Cattle face health risks when kept in feedlots too long

The trouble with holding fat cattle in feedlots, aside from the obvious cash flow issues, is the increased risk to animal health.

Reduced processing rates at packing plants are forcing feedlot operators to retain fat cattle until there’s available capacity. Changing diets from finishing to maintenance rations and the simple fact of holding cattle longer can create health issues that operators need to manage.

“Anytime we have those diet changes happening, there’s the possibility for metabolic disruptions or metabolic diseases, whether its bloat or overload,” said Dr. Calvin Booker, a veterinarian and managing partner with Feedlot Health Management Services.

“That’s one that everybody will need to watch out for, especially as we’re switching diets back and forth.”

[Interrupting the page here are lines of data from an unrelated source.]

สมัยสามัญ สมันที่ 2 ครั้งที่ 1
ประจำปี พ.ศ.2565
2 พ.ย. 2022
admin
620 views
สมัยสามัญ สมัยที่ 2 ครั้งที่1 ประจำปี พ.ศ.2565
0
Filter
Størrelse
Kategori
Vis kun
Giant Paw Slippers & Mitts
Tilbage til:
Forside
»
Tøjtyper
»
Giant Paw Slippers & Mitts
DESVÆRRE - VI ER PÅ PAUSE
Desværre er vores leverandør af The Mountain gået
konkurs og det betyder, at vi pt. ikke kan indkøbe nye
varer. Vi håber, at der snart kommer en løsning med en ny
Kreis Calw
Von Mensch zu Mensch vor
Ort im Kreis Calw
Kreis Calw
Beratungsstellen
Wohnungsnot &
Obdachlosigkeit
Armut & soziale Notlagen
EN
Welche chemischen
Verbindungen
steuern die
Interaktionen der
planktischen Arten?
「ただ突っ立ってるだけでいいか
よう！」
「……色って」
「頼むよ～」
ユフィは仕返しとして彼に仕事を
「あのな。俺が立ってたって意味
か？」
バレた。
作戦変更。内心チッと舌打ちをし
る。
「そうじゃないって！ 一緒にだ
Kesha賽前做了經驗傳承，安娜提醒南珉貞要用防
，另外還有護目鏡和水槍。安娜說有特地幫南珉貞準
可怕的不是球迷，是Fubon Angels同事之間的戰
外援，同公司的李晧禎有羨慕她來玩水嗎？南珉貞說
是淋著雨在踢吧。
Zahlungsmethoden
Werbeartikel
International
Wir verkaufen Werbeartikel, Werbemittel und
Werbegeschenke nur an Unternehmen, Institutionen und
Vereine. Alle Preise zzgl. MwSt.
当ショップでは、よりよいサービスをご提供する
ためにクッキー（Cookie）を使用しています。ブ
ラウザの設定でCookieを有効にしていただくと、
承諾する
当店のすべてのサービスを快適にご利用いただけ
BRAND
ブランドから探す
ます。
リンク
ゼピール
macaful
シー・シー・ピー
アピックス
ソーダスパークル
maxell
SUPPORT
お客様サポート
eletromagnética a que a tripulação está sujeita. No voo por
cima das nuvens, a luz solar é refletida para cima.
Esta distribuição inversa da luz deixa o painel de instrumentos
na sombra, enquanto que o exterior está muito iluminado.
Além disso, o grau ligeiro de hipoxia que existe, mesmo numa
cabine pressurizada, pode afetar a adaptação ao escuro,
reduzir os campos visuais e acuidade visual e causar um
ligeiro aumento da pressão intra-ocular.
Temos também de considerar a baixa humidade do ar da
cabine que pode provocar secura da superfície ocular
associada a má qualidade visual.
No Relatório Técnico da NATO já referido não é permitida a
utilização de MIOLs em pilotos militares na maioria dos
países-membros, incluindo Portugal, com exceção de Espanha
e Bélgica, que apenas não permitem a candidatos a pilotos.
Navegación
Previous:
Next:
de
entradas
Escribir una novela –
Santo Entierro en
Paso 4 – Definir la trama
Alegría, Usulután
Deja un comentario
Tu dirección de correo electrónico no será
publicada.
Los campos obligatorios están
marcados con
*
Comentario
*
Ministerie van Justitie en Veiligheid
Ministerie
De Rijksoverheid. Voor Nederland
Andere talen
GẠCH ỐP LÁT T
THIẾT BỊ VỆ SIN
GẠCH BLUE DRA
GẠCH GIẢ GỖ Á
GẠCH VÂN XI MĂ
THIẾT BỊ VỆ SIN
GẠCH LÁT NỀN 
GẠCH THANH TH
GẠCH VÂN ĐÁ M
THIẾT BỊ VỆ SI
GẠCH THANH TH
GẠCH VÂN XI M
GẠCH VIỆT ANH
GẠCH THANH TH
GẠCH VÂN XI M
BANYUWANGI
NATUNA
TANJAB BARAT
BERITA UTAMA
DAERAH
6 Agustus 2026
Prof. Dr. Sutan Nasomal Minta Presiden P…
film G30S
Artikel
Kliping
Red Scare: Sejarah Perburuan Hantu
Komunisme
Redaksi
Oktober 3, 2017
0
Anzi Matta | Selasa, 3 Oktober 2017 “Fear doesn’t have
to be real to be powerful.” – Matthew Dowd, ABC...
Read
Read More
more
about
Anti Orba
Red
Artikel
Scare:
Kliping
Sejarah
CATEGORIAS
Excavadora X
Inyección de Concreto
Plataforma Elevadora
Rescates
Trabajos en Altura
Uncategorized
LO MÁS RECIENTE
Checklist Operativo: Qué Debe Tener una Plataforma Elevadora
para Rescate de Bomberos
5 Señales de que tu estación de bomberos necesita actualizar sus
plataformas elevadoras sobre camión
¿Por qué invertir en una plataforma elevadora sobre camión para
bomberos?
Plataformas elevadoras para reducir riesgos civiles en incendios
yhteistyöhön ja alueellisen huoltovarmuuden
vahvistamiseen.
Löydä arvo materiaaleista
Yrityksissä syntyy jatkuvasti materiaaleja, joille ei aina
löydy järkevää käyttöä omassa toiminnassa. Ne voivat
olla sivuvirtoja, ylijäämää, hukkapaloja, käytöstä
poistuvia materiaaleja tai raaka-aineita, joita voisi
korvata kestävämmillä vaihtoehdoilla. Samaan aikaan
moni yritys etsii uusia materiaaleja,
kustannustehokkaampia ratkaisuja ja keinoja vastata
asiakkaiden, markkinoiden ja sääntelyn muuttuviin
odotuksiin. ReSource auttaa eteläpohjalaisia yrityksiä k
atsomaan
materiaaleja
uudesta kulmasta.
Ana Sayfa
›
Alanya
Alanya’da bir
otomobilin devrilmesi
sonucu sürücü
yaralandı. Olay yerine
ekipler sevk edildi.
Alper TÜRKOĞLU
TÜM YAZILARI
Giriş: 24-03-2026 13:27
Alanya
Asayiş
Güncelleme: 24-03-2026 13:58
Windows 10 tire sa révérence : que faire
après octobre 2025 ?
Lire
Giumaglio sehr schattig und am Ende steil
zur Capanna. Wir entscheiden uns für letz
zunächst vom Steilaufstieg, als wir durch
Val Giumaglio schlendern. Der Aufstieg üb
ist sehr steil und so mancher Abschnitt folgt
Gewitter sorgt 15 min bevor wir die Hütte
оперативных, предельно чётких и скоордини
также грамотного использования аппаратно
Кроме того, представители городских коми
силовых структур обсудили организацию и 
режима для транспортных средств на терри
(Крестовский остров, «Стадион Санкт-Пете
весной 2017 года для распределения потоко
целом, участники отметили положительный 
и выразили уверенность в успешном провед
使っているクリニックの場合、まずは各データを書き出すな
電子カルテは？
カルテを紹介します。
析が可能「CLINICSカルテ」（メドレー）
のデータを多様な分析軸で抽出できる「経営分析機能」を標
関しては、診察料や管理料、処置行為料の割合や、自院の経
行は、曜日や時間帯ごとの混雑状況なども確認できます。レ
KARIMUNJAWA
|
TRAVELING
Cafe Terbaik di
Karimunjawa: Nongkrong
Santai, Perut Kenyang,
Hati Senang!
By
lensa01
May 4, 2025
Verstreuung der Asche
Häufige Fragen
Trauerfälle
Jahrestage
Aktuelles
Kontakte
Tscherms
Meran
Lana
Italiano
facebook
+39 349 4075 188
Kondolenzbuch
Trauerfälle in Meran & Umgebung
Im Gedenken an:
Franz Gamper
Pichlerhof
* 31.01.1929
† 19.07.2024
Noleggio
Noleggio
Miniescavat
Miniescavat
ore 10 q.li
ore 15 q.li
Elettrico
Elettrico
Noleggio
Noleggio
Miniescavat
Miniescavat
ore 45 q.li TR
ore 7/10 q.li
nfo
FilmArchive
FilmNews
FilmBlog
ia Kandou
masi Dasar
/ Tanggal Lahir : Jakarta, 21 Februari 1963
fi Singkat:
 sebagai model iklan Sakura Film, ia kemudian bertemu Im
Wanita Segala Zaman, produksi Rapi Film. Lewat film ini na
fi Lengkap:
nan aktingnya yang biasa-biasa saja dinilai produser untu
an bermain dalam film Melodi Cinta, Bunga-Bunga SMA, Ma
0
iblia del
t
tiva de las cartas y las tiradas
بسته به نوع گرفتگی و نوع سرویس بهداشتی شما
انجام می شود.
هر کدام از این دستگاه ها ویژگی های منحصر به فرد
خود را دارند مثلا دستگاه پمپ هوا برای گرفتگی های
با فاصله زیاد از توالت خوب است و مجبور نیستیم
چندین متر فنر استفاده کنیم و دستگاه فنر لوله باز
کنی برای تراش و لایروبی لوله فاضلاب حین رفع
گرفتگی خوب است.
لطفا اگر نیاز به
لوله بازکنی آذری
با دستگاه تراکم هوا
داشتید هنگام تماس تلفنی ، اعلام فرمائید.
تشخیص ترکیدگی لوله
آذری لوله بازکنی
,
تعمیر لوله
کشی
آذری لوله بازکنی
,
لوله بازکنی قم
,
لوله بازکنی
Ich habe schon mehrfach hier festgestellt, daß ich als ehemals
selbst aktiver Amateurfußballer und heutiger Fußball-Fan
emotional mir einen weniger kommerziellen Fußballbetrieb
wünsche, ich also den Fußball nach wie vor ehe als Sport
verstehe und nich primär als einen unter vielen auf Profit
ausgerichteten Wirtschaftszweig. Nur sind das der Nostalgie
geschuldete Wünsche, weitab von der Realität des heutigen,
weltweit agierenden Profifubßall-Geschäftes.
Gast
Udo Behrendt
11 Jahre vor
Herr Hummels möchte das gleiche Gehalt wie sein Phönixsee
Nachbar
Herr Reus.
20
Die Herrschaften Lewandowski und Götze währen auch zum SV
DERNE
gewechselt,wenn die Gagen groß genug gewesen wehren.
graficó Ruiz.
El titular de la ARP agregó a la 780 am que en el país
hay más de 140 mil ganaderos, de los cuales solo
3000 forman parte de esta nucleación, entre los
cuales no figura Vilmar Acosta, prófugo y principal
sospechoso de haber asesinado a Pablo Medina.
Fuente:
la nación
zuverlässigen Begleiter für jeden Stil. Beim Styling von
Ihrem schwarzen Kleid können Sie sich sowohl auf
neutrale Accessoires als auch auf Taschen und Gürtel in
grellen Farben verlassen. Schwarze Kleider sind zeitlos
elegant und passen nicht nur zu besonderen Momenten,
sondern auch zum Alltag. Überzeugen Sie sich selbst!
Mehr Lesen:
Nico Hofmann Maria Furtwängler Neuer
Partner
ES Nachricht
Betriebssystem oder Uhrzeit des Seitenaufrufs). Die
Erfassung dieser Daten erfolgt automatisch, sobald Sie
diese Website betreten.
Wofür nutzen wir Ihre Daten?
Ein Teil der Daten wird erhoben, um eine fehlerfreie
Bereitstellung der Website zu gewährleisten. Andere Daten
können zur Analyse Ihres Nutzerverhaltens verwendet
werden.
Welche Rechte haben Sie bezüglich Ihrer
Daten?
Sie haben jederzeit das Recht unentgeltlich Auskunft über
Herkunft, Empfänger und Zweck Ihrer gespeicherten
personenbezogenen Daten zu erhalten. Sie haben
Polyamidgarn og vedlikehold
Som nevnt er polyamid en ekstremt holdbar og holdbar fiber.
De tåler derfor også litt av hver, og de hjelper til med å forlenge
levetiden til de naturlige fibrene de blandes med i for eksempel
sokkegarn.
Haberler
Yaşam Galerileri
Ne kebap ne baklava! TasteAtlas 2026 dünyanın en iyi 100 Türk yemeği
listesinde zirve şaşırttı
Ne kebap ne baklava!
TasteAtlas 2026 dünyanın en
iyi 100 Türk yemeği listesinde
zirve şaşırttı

Foot problems can also increase as cattle are kept longer on grain diets, he added. Laminitis incidents can increase not just because of diet but also because of pen conditions.

“If you think about that, normally as cattle are sold and marketed that gives the feedlot an opportunity to potentially clean the pen and also to potentially do what we call pen maintenance,” said Booker.

If the pens remain full, it’s not as convenient to clean them, adding to the risk of foot problems and injury. As well, if the animals need to be handled for vaccination, for example, their increased size can be an issue.

Though most feedlot operations post-BSE incorporated larger handling facilities, animal size must be considered.

“If you’re used to running 1,000 pound animals and now you’re running 1,400 lb. animals through the chute, that takes a bigger facility and it takes a little bit different approach,” Booker said.

In times past, feedlots tended to carry lower inventories in summer after a busy shipping season in spring to accommodate higher beef demand. More recently they’ve evolved to remain full year-round. Inability to market cattle this spring, at high season, has created a serious backlog problem.

Feedlot operators that do usually reduce numbers in summer have to consider water requirements if they’re now having to retain animals.

“You’ve got much bigger animals and their water requirements are much higher because they’re bigger and because it’s hotter,” said Booker. “You may not have planned for that water capacity.”